Der Roman taucht auf brillante Weise in die Seele einer jungen, namenlosen Frau ein, die alles verloren hat, zuerst durch den Krieg, der ihre Welt zerstört hat und dann durch die Flucht, nur um festzustellen, dass auch in der Freiheit Englands keine Sicherheit auf sie wartet. Alles hat es sie gekostet. Ihre Sicherheit, ihre Erinnerungen, ihre Liebsten, ihre Hoffnungen und schlussendlich auch ihre Stimme. Was bleibt, ist das Schreiben. In der selbstauferlegten Isolation beginnt sie Beiträge für ein Magazin zu schreiben, in denen sie als „die Stimmlose“ über ihre Erfahrungen und Überzeugungen berichtet. Wenn sie nicht schreibt, blickt sie aus dem Fenster, aus ihrer Einsamkeit hinaus in die vielen Leben hinein, die sich im Gebäude gegenüber abspielen. Doch im Laufe der Geschichte muss unsere Erzählerin entscheiden, ob sie der Ohnmacht des Traumas verfällt, oder bereit ist, sich ihre Stimme zurückzuholen.
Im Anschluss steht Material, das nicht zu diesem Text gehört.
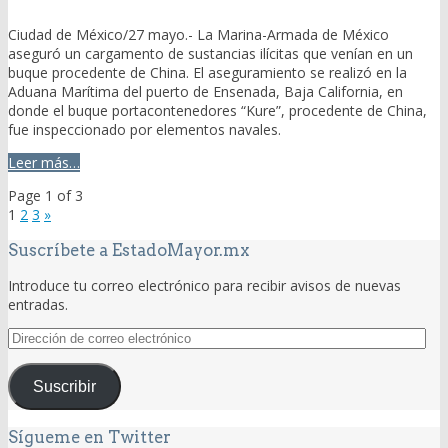
Ciudad de México/27 mayo.- La Marina-Armada de México
aseguró un cargamento de sustancias ilícitas que venían en un
buque procedente de China. El aseguramiento se realizó en la
Aduana Marítima del puerto de Ensenada, Baja California, en
donde el buque portacontenedores “Kure”, procedente de China,
fue inspeccionado por elementos navales.
Leer más…
Page 1 of 3
1
2
3
»
Suscríbete a EstadoMayor.mx
Introduce tu correo electrónico para recibir avisos de nuevas
entradas.
Dirección
de
correo
Suscribir
electrónico
Sígueme en Twitter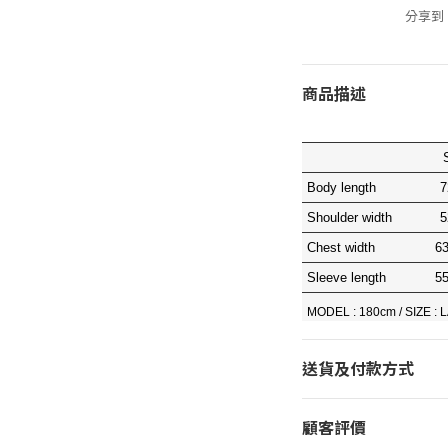
分享到
商品描述
Body length
7
Shoulder width
5
Chest width
63
Sleeve length
55
MODEL : 180cm / SIZE :
送貨及付款方式
顧客評價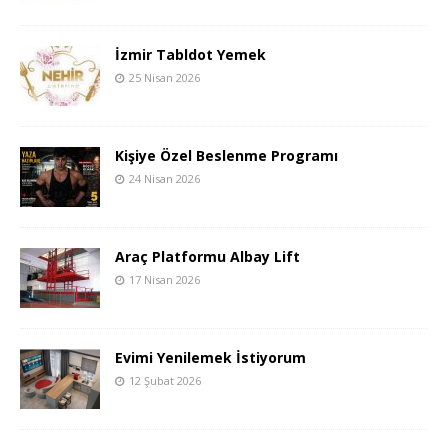
İzmir Tabldot Yemek
25 Nisan 2026
Kişiye Özel Beslenme Programı
24 Nisan 2026
Araç Platformu Albay Lift
17 Nisan 2026
Evimi Yenilemek İstiyorum
12 Şubat 2026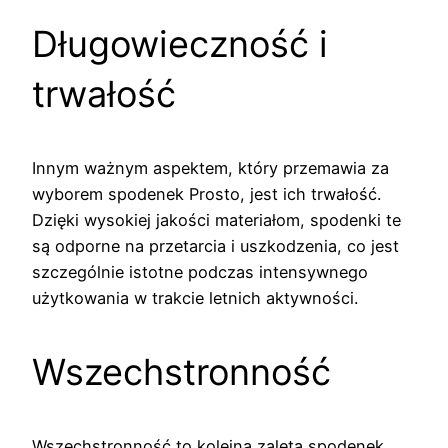
Długowieczność i
trwałość
Innym ważnym aspektem, który przemawia za
wyborem spodenek Prosto, jest ich trwałość.
Dzięki wysokiej jakości materiałom, spodenki te
są odporne na przetarcia i uszkodzenia, co jest
szczególnie istotne podczas intensywnego
użytkowania w trakcie letnich aktywności.
Wszechstronność
Wszechstronność to kolejna zaleta spodenek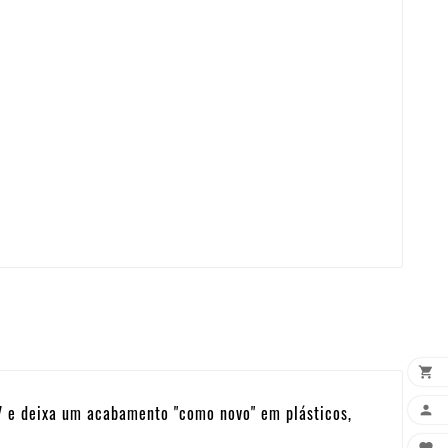

V e deixa um acabamento "como novo" em plásticos,
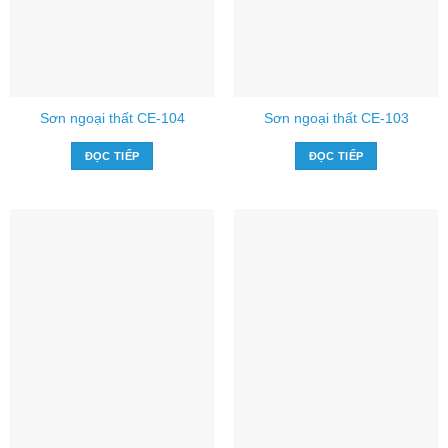
Sơn ngoại thất CE-104
Sơn ngoại thất CE-103
ĐỌC TIẾP
ĐỌC TIẾP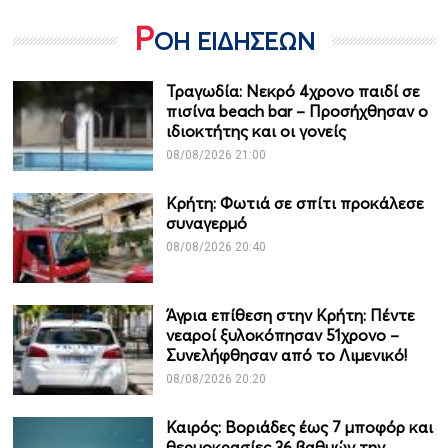
Ρ
ΟΗ ΕΙΔΗΣΕΩΝ
Τραγωδία: Νεκρό 4χρονο παιδί σε
πισίνα beach bar – Προσήχθησαν ο
ιδιοκτήτης και οι γονείς
08/08/2026 21:00
Κρήτη: Φωτιά σε σπίτι προκάλεσε
συναγερμό
08/08/2026 20:40
Άγρια επίθεση στην Κρήτη: Πέντε
νεαροί ξυλοκόπησαν 51χρονο –
Συνελήφθησαν από το Λιμενικό!
08/08/2026 20:20
Καιρός: Βοριάδες έως 7 μποφόρ και
θερμοκρασίες 36 βαθμών την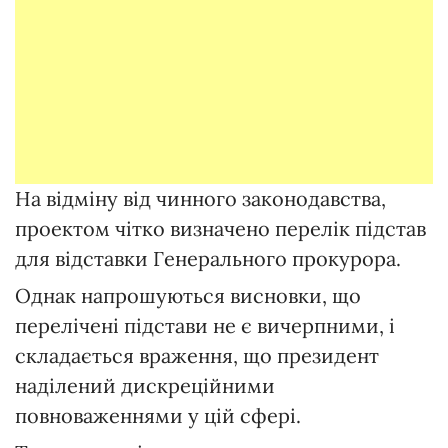
На відміну від чинного законодавства,
проектом чітко визначено перелік підстав
для відставки Генерального прокурора.
Однак напрошуються висновки, що
перелічені підстави не є вичерпними, і
складається враження, що президент
наділений дискреційними
повноваженнями у цій сфері.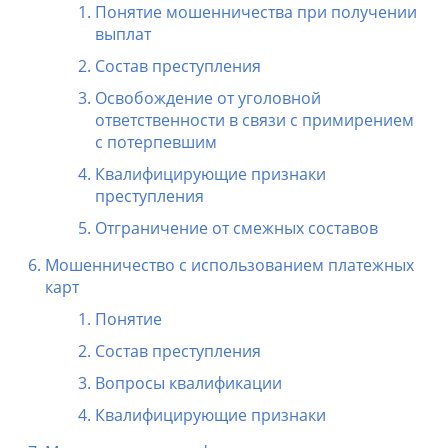
Понятие мошенничества при получении
выплат
Состав преступления
Освобождение от уголовной
ответственности в связи с примирением
с потерпевшим
Квалифицирующие признаки
преступления
Отграничение от смежных составов
Мошенничество с использованием платежных
карт
Понятие
Состав преступления
Вопросы квалификации
Квалифицирующие признаки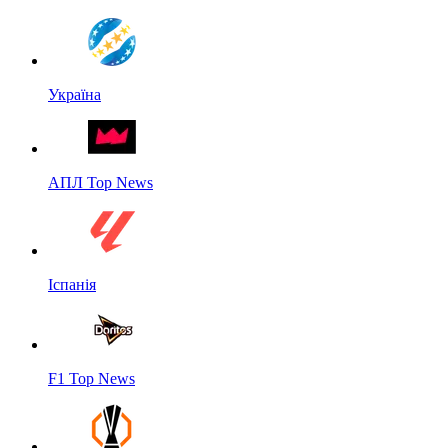
Україна
АПЛ Top News
Іспанія
F1 Top News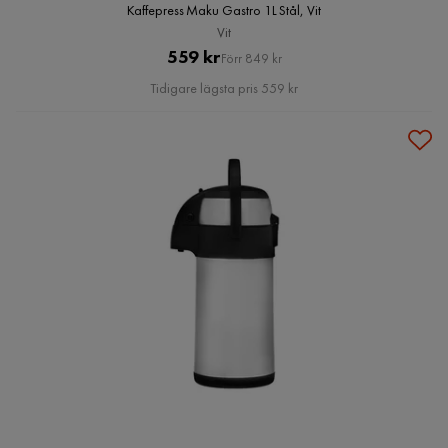
Kaffepress Maku Gastro 1L Stål, Vit
Vit
Pris
Original
559 kr
Förr 849 kr
Pris
Tidigare lägsta pris 559 kr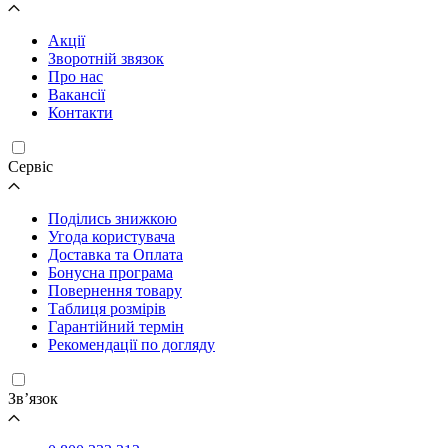
Акції
Зворотній звязок
Про нас
Вакансії
Контакти
Cервіс
Поділись знижкою
Угода користувача
Доставка та Оплата
Бонусна програма
Повернення товару
Таблиця розмірів
Гарантійний термін
Рекомендації по догляду
Зв’язок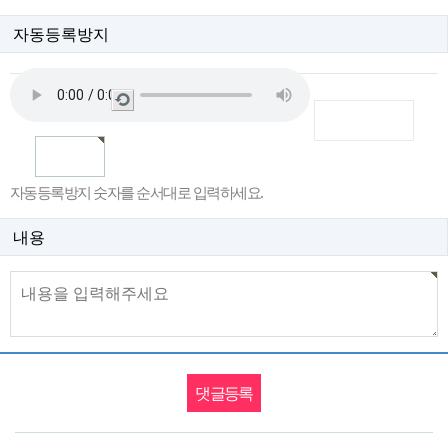
자동등록방지
새
로
고
침
자동등록방지 숫자를 순서대로 입력하세요.
내용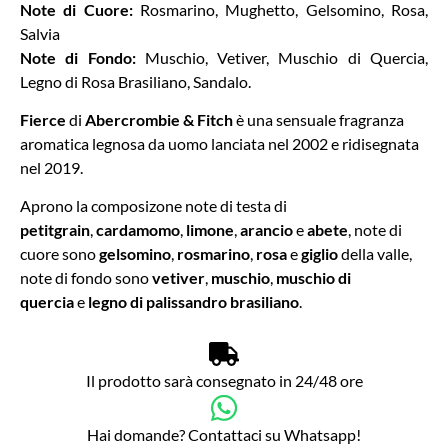
Note di Cuore:
Rosmarino, Mughetto, Gelsomino, Rosa,
Salvia
Note di Fondo:
Muschio, Vetiver, Muschio di Quercia,
Legno di Rosa Brasiliano, Sandalo.
Fierce
di
Abercrombie & Fitch
è una sensuale fragranza
aromatica legnosa da uomo lanciata nel 2002 e ridisegnata
nel 2019.
Aprono la composizone note di testa di
petitgrain
,
cardamomo
,
limone
,
arancio
e
abete
, note di
cuore sono
gelsomino
,
rosmarino
,
rosa
e
giglio
della valle,
note di fondo sono
vetiver
,
muschio
,
muschio di
quercia
e
legno di palissandro brasiliano
.
Il prodotto sarà consegnato in 24/48 ore
Hai domande? Contattaci su Whatsapp!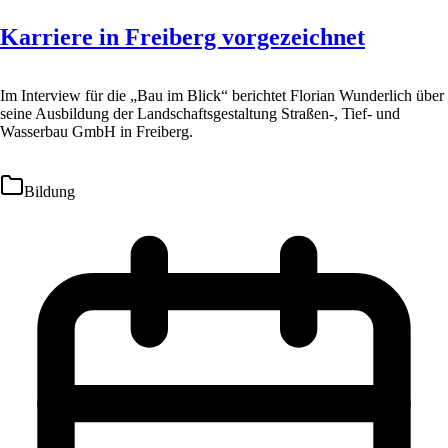
Karriere in Freiberg vorgezeichnet
Im Interview für die „Bau im Blick“ berichtet Florian Wunderlich über
seine Ausbildung der Landschaftsgestaltung Straßen-, Tief- und
Wasserbau GmbH in Freiberg.
Bildung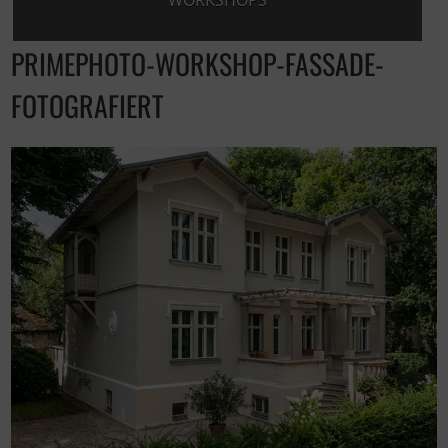
WORKSHOPS
PRIMEPHOTO-WORKSHOP-FASSADE-
FOTOGRAFIERT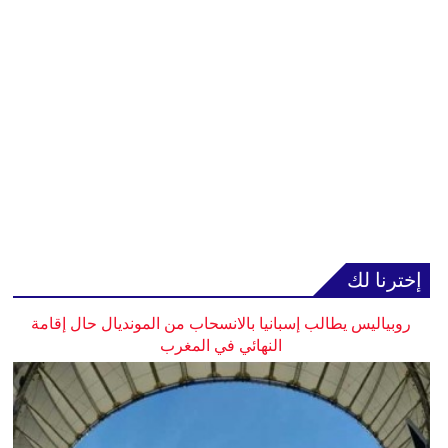
إخترنا لك
روبياليس يطالب إسبانيا بالانسحاب من المونديال حال إقامة
النهائي في المغرب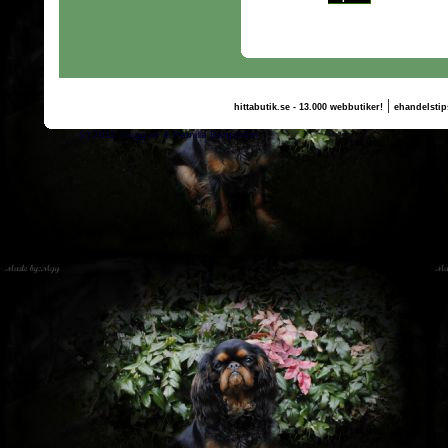
|
hittabutik.se - 13.000 webbutiker!
ehandelstip
(c) 2011, nogg.se & Pernilla Bergström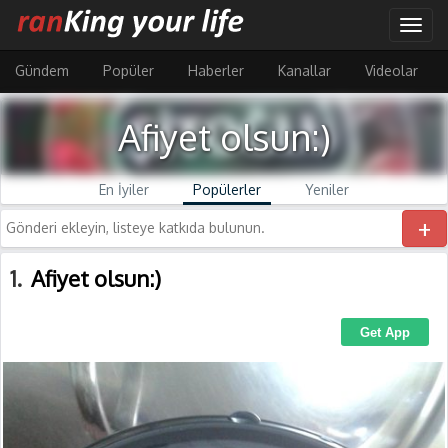
Ana
Togg
içeriğe
navig
atla
Gündem
Popüler
Haberler
Kanallar
Videolar
Afiyet olsun:)
En İyiler
Popülerler
Yeniler
+
1
Afiyet olsun:)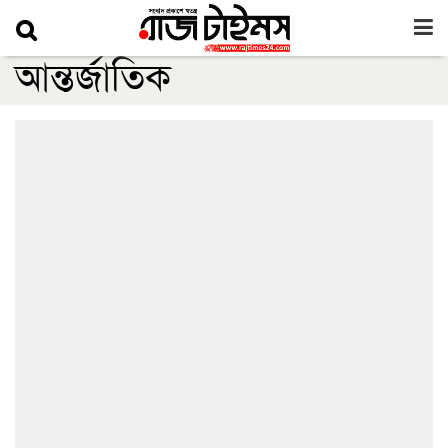
আন্তর্জাতিক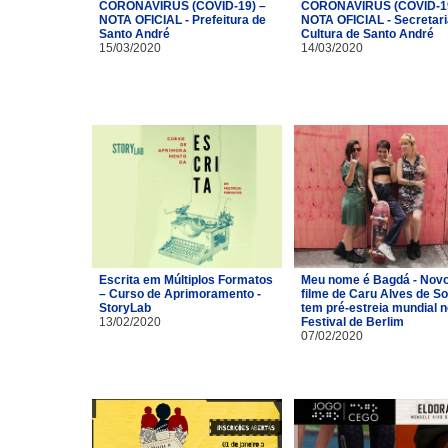
CORONAVÍRUS (COVID-19) –
CORONAVÍRUS (COVID-19
NOTA OFICIAL - Prefeitura de
NOTA OFICIAL - Secretari
Santo André
Cultura de Santo André
15/03/2020
14/03/2020
Escrita em Múltiplos Formatos
Meu nome é Bagdá - Nov
– Curso de Aprimoramento -
filme de Caru Alves de S
StoryLab
tem pré-estreia mundial n
13/02/2020
Festival de Berlim
07/02/2020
Der Schreibstil ist unglaublich. Poetisch, intensiv und packend. Das Buch wird aus der Sicht der namenlosen Erzählerin geschrieben und konzentriert sich zu Anfang hauptsächlich auf die Beobachtungen der anderen Gebäudebewohner. Es ist intim, unmittelbar, als würde man Seite an Seite mit ihr in der Stille der Wohnung sitzen und zum Zuschauer all dieser Leben werden. Und während man verfolgt, wie sie allmählich in die Belange der Gemeinde hineingerät, wird die aktuelle Zeitlinie immer wieder durch Rückblenden und verworrene Erinnerungsfetzen aus ihrer Vergangenheit unterbrochen. Man kann nur erahnen, was diese junge, intelligente und wortgewandte Frau durchgemacht haben muss. Die Autorin zieht einen mitten hinein in diesen Strudel aus Angst, Trauma und Perspektivlosigkeit.
„Das Schweigen in mir“ ist so vielschichtig und tiefgründig, emotional und herausfordernd. Es ist ein wunderschöner, einzigartiger und zum Nachdenken anregender Roman, den ich nicht nachdrücklich genug empfehlen kann!